Step 5: Lower Extremity Venous Ultrasound
If imaging is non-diagnostic or unavailable, perform compression ultrasound of lower extremities to detect deep vein thrombosis. 2
- Positive DVT: Treat as PE (70% of PE patients have proximal DVT) 2
- Negative DVT: Does not exclude PE; proceed to pulmonary angiography if clinical suspicion remains high 2
Special Scenario: Suspected Massive PE (Hemodynamically Unstable)
For patients presenting with shock or hypotension, perform immediate bedside echocardiography as the initial test. 2, 1
Echocardiography Findings
Look for indirect signs of acute pulmonary hypertension and right ventricular overload 2, 1:
- RV dilation
- RV hypokinesis
- Interventricular septal flattening
- Tricuspid regurgitation
In highly unstable patients, thrombolytic therapy may be initiated based on compatible echocardiographic findings alone. 2 If the patient stabilizes, confirm diagnosis with CTPA, V/Q scan, or bedside transesophageal echocardiography 2.
Critical point: A normal lung scan or CTPA in a patient with shock should prompt immediate search for alternative diagnoses (cardiogenic shock, tamponade, aortic dissection) 2.
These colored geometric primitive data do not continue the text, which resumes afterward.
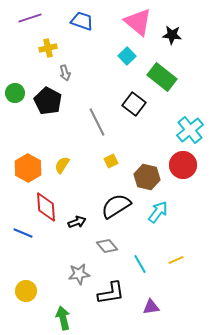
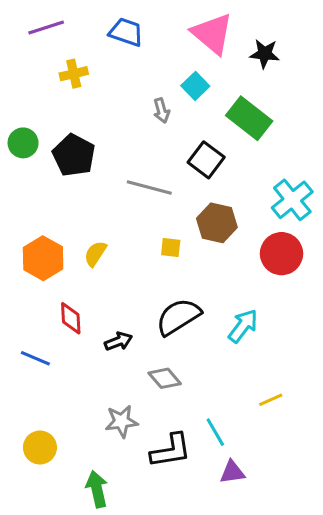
gray arrow: (65, 73) -> (162, 111), moved
gray line: (97, 122) -> (149, 187), turned -48
yellow square: (111, 161) -> (171, 247), turned 32
brown hexagon: (147, 177) -> (217, 223), moved
red diamond: (46, 207) -> (71, 318), size x0.7
cyan line: (140, 264) -> (215, 432), moved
Diagnostic Algorithm Summary
For hemodynamically stable patients (non-massive PE) 2, 1:
- Assess clinical probability (36% of patients)
- If low probability: Apply PERC or check D-dimer
- If D-dimer <500: Stop (no PE)
- If D-dimer ≥500: Perform lower extremity ultrasound (64% of patients)
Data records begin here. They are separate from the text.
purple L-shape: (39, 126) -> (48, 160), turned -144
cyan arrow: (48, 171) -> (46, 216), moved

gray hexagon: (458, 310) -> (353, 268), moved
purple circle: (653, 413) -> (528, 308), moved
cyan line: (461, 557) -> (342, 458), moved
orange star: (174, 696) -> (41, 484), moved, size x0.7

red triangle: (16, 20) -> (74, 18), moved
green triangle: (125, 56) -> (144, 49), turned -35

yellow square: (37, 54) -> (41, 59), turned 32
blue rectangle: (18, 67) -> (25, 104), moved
- If DVT present: Treat (11% of patients)
- If no DVT: Perform CTPA or V/Q scan (53% of patients)
- If normal scan: Stop (8% of patients)
- If high-probability scan: Treat (10% of patients)
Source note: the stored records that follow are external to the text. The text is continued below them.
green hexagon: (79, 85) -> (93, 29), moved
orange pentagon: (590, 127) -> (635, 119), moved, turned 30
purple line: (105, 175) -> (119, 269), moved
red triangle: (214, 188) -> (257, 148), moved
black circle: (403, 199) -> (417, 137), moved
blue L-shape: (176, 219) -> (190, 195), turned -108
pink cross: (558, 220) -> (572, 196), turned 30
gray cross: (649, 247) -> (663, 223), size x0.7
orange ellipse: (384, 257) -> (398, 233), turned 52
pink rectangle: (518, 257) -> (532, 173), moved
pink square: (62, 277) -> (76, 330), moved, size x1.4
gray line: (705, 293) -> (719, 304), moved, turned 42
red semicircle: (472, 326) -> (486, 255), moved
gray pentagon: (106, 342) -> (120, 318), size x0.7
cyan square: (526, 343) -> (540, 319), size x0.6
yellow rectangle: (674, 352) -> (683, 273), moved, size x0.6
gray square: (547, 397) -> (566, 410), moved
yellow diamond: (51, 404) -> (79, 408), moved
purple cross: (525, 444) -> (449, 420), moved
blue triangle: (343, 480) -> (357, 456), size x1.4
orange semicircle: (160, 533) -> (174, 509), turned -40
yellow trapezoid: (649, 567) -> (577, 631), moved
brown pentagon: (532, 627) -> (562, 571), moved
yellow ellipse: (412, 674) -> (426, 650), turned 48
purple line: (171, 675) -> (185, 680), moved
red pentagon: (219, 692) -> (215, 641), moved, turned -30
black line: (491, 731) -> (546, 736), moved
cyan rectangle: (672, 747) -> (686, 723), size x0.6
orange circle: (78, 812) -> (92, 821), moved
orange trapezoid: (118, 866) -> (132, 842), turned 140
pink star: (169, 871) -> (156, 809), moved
- If non-diagnostic scan: Pulmonary angiography (11% of patients)
Common Pitfalls to Avoid
Overdiagnosis risk: Increased use of CT imaging has led to detection of subsegmental PEs of unclear clinical significance, exposing patients to unnecessary anticoagulation risks, radiation, and contrast complications 1.
Underdiagnosis risk: Failure to follow evidence-based diagnostic strategies when withholding anticoagulation despite clinical suspicion results in increased VTE episodes and sudden death 2. The European Heart Journal found that 70% of fatal PEs were not suspected clinically before death 2.
Hospitalized patients: Do not rely on D-dimer in postoperative, infected, or cancer patients—proceed directly to imaging if clinical suspicion exists 2.
Pregnancy: Prioritize V/Q scanning over CTPA when chest X-ray is normal to minimize fetal radiation exposure 1.